To me, the ultimate expression of love is when you are willing to sacrifice yourself willingly to save the life of another. I’m not a parent yet, so those insticts haven’t kicked in for me…but, I can truly say that I would definately put my life on the line for my husband if need be (as long as I were just bungee jumping or something). :slight_smile:

Just kidding, baby…

Doing the best for the other person, regardless of the cost (to you or them).
Examples: faling on the hand grenade, the real passion of the Christ, amputating your friend’s leg to get them to safety, allowing your child to go through a painful operation which will improve/save their life, helping some one who can’t pay you back, etc…

The love for your children transcends all others. It is pure, animal instinct to do everything in your power to protect them, and if that requires your life, so be it.

Love in a general sense is desiring the good for one another. (Like falling on grenades for each other.) This kind of love occurs between friends, family members and couples. Romantic love is a leap. It means baring your soul (or most of it), risking being hurt or betrayed, (if I have one child and then have another this is not betrayal, if I cheat on my lover…). It is a physical, emotional and/ or intellectual attraction, chemistry or the feeling that your lover is your soulmate. Sex is only one expression of romantic love. It can be expressed through the many thoughtful things you do or say day in, day out.

Romantic love can be explained as a set of culturally driven responses and biochemical processes, but for most, it is simply a mystery.

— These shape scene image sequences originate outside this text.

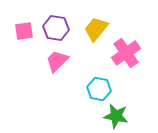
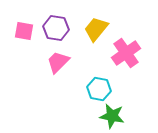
pink square: rotated 18 degrees clockwise
pink trapezoid: moved 1 px right, 1 px down
green star: moved 4 px left
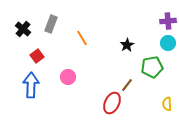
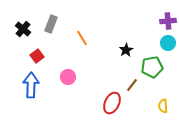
black star: moved 1 px left, 5 px down
brown line: moved 5 px right
yellow semicircle: moved 4 px left, 2 px down
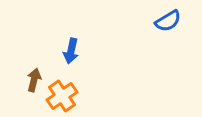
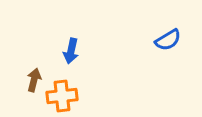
blue semicircle: moved 19 px down
orange cross: rotated 28 degrees clockwise
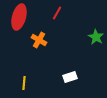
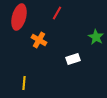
white rectangle: moved 3 px right, 18 px up
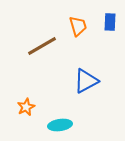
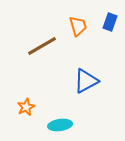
blue rectangle: rotated 18 degrees clockwise
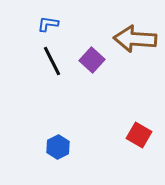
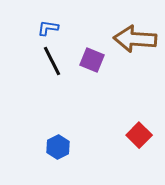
blue L-shape: moved 4 px down
purple square: rotated 20 degrees counterclockwise
red square: rotated 15 degrees clockwise
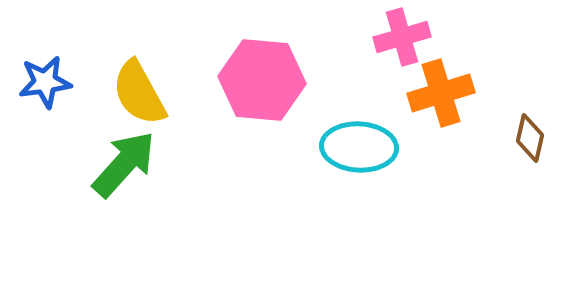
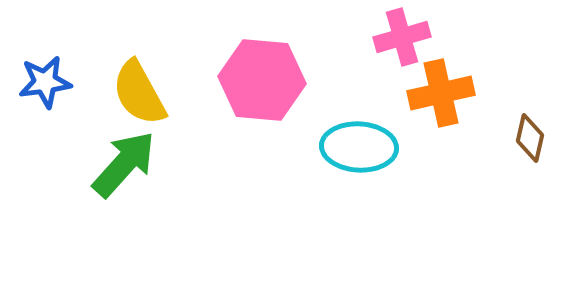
orange cross: rotated 4 degrees clockwise
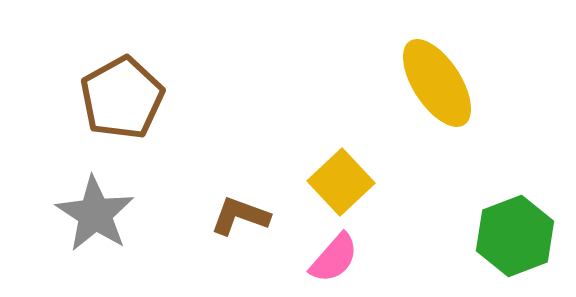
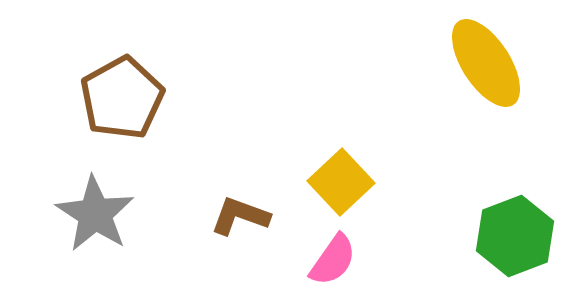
yellow ellipse: moved 49 px right, 20 px up
pink semicircle: moved 1 px left, 2 px down; rotated 6 degrees counterclockwise
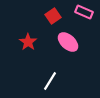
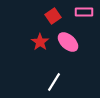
pink rectangle: rotated 24 degrees counterclockwise
red star: moved 12 px right
white line: moved 4 px right, 1 px down
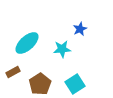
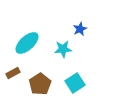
cyan star: moved 1 px right
brown rectangle: moved 1 px down
cyan square: moved 1 px up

The love for a child (and for a spouse) is an emotional investment in the future. Even when the child is in the womb, the parents decorate the nursery and think about college funds. In the case of spouses the future planned together may involve children and eventual retirement.

I don’t know that mother/fatherlove for a child transcends romantic love and attachment between between lovers and spouses. I’m not even sure whether the emotions for one kind of love or the other are stronger. It is like comparing apples and oranges. Romantic love is difficult to maintain, whereas the love for a child seems to come naturally. However, even in the most acrimonious break-up, if you look at the motivations of the former spouses motivations, you’ll find love at the core. In all honesty I’d have to say that my love for my ex (who I have no intention of taking back) is only ‘mostly dead’.

Now I’m really babbling. ‘I really don’t know love at all’ (Joni Mitchell).

Monkey-love!

How can you compare one love to another, it’s such a personal experience, so different for each individual.
Some people will love their kids above all else, others their spouse, some people will never care for another more than themselves. There are others again who will put their lives on the line for a stranger without a second thought.

Every time we “fall in love” it is a very different experience because of the personalities involved. It took me over 40 years to work out what loving someone and being loved in return was really all about.

Eros, Agape, and Philia

Well, I’m pretty fond of beer…

No, but seriously, for me it would have to be the love I have for my son.

It’s a trip loving someone MORE than you love yoursef.

You are so right.

I’d also add that there is loving another and also allowing oneself to be loved.

What a wonderful admission. Loving is understood through living and having relationships. This understanding comes easily so some moreso than others.

Well, it’s not Courtney Love, that’s for damn sure.

I am only 4 months pregnant, and I already love my baby more than any words could describe. It’s such a protective, sacrificing love that, it’s beyond words.